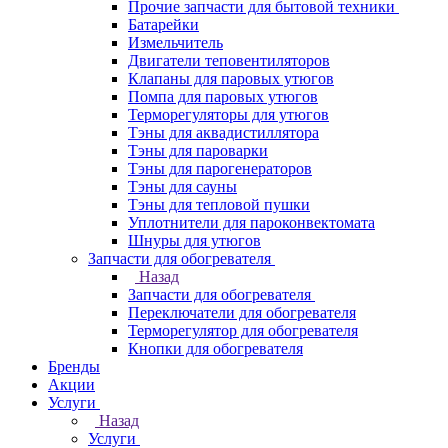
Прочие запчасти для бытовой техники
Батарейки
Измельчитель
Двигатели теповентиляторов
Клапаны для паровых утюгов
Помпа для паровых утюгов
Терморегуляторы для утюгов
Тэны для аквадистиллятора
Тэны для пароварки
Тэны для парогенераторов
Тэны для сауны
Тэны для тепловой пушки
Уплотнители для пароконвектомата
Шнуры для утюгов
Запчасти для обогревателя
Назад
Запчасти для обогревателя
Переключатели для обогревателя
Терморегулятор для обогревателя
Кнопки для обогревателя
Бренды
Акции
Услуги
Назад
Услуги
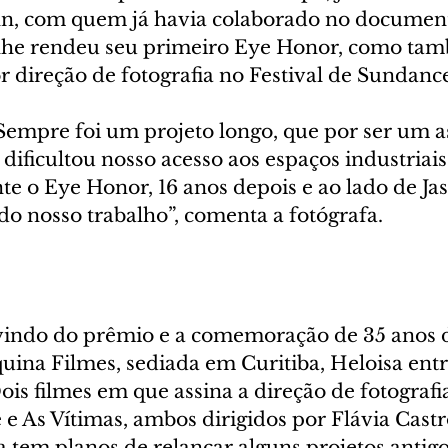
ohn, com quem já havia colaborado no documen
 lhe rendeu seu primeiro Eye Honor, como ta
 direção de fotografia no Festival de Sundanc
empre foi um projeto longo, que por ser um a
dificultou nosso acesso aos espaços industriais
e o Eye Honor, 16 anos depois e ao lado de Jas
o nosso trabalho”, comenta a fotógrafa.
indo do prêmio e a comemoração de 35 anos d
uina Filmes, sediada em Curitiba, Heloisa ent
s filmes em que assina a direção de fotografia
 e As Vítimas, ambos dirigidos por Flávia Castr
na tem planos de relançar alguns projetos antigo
______________________________
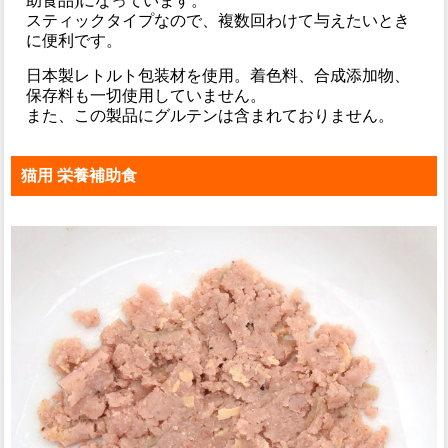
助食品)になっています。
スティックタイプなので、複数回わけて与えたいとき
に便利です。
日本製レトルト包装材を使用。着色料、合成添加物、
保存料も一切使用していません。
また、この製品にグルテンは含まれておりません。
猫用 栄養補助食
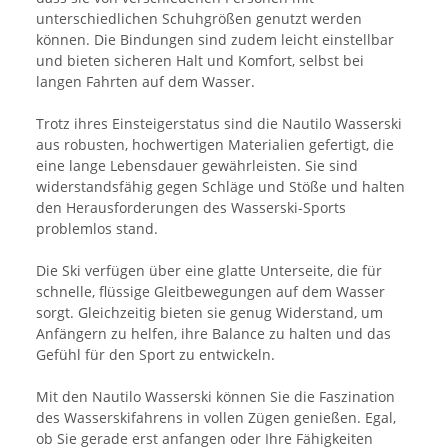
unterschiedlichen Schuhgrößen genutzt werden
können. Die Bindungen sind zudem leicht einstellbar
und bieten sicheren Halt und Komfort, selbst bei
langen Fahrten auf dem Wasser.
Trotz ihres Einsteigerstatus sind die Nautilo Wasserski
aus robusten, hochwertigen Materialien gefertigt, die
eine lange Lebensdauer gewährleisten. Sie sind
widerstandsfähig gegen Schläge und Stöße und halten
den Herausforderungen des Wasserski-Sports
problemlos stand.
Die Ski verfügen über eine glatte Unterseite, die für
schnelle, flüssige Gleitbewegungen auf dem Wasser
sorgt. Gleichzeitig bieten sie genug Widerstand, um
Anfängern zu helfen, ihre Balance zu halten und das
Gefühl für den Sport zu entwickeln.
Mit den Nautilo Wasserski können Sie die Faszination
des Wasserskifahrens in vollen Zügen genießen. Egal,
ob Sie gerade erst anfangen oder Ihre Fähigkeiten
______________________________
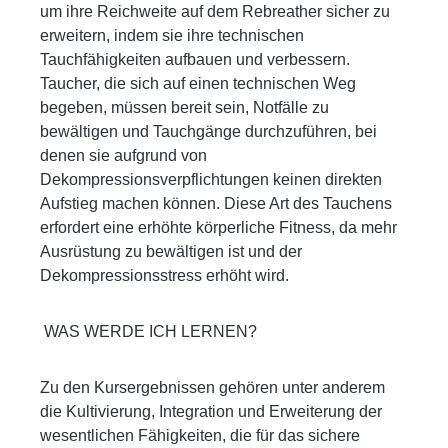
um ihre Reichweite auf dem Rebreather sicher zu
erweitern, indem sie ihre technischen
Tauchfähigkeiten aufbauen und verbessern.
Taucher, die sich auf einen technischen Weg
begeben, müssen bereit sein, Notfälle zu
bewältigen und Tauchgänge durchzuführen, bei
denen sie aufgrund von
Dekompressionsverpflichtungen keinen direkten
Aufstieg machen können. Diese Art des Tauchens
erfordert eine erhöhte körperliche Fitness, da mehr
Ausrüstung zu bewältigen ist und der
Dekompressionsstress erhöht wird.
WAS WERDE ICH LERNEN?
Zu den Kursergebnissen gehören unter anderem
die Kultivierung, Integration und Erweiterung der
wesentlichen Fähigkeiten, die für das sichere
______________________________
▶ **Work request**: In the data above, find the line containing "Прочие запчасти для бытовой техники" and the line containing "s filmes em". Copy exactly the stretch from the first through the second, both included, leaving out any picture.

▶ **Response**:
Прочие запчасти для бытовой техники
Батарейки
Измельчитель
Двигатели теповентиляторов
Клапаны для паровых утюгов
Помпа для паровых утюгов
Терморегуляторы для утюгов
Тэны для аквадистиллятора
Тэны для пароварки
Тэны для парогенераторов
Тэны для сауны
Тэны для тепловой пушки
Уплотнители для пароконвектомата
Шнуры для утюгов
Запчасти для обогревателя
Назад
Запчасти для обогревателя
Переключатели для обогревателя
Терморегулятор для обогревателя
Кнопки для обогревателя
Бренды
Акции
Услуги
Назад
Услуги
ohn, com quem já havia colaborado no documen
 lhe rendeu seu primeiro Eye Honor, como ta
 direção de fotografia no Festival de Sundanc
empre foi um projeto longo, que por ser um a
dificultou nosso acesso aos espaços industriais
e o Eye Honor, 16 anos depois e ao lado de Jas
o nosso trabalho”, comenta a fotógrafa.
indo do prêmio e a comemoração de 35 anos d
uina Filmes, sediada em Curitiba, Heloisa ent
s filmes em que assina a direção de fotografia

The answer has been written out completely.